─── RECORDS FOR THIS TASK
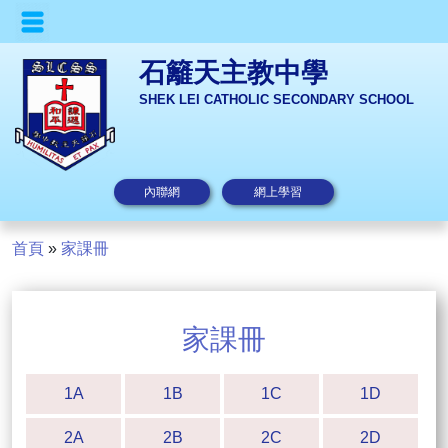
石籬天主教中學
SHEK LEI CATHOLIC SECONDARY SCHOOL
內聯網
網上學習
首頁
»
家課冊
家課冊
1A
1B
1C
1D
2A
2B
2C
2D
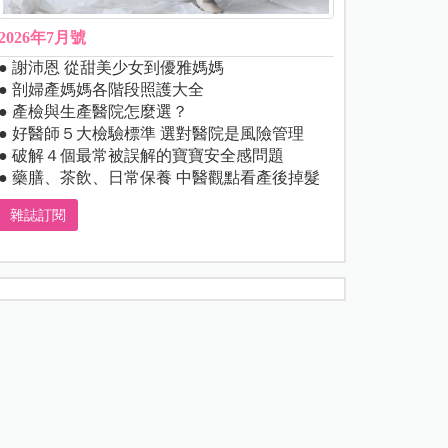
2026年7月號
● 謝沛恩 從甜美少女到優雅媽媽
● 剖婦產媽媽各階段照護大全
● 產檢與生產醫院怎麼選？
● 好醫師５大檢驗標準 選對醫院是風險管理
● 破解４個最常被誤解的寶寶安全感問題
● 藥膳、茶飲、日常保養 中醫觀點看產後掉髮
雜誌訂閱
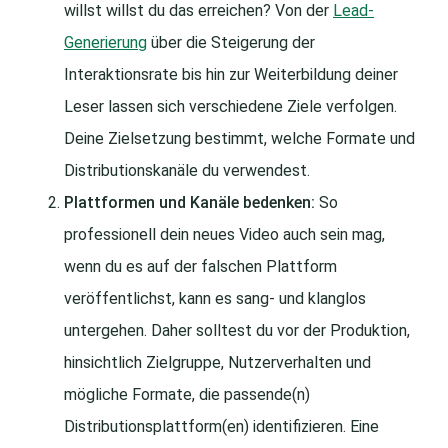
willst willst du das erreichen? Von der
Lead-
Generierung
über die Steigerung der
Interaktionsrate bis hin zur Weiterbildung deiner
Leser lassen sich verschiedene Ziele verfolgen.
Deine Zielsetzung bestimmt, welche Formate und
Distributionskanäle du verwendest.
Plattformen und Kanäle bedenken:
So
professionell dein neues Video auch sein mag,
wenn du es auf der falschen Plattform
veröffentlichst, kann es sang- und klanglos
untergehen. Daher solltest du vor der Produktion,
hinsichtlich Zielgruppe, Nutzerverhalten und
mögliche Formate, die passende(n)
Distributionsplattform(en) identifizieren. Eine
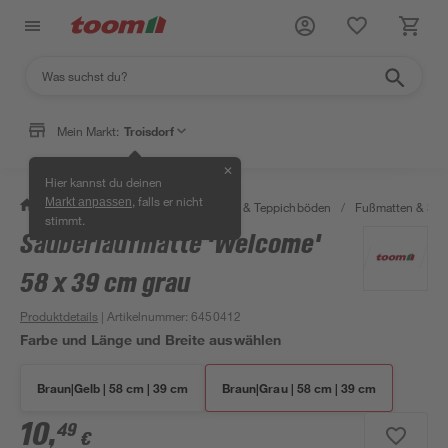
Mein Markt:
Troisdorf
✕
Hier kannst du deinen
, falls er nicht
Markt anpassen
/
Wohnen & Haushalt
/
Teppiche & Teppichböden
/
Fußmatten & Sc
stimmt.
Sauberlaufmatte 'Welcome'
58 x 39 cm grau
Produktdetails
| Artikelnummer
:
6450412
Farbe und Länge und Breite auswählen
Braun|Gelb | 58 cm | 39 cm
Braun|Grau | 58 cm | 39 cm
10
,
49
€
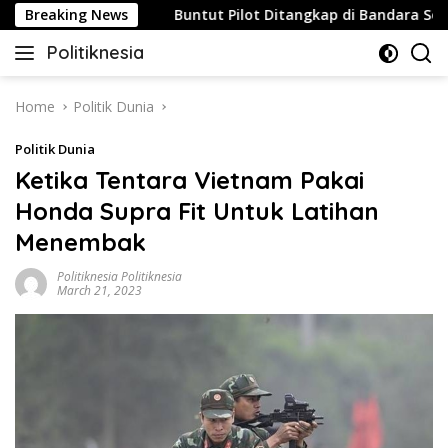
Skip
u Strategis
Breaking News
Buntut Pilot Ditangkap di Bandara Soetta, 
to
Politiknesia
content
Politiknesia.com
Home
Politik Dunia
Politik Dunia
Ketika Tentara Vietnam Pakai
Honda Supra Fit Untuk Latihan
Menembak
Politiknesia Politiknesia
March 21, 2023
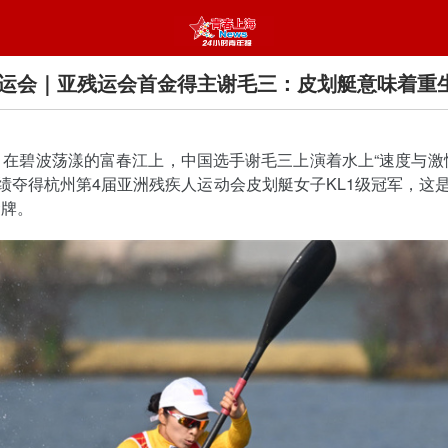
运会｜亚残运会首金得主谢毛三：皮划艇意味着重
，在碧波荡漾的富春江上，中国选手谢毛三上演着水上“速度与激情
成绩夺得杭州第4届亚洲残疾人运动会皮划艇女子KL1级冠军，这
金牌。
──────
WORK REQUIRED
All lines with the word "Formate" must be located in the data and copied.

OUTPUT OF THE TASK
Deine Zielsetzung bestimmt, welche Formate und
mögliche Formate, die passende(n)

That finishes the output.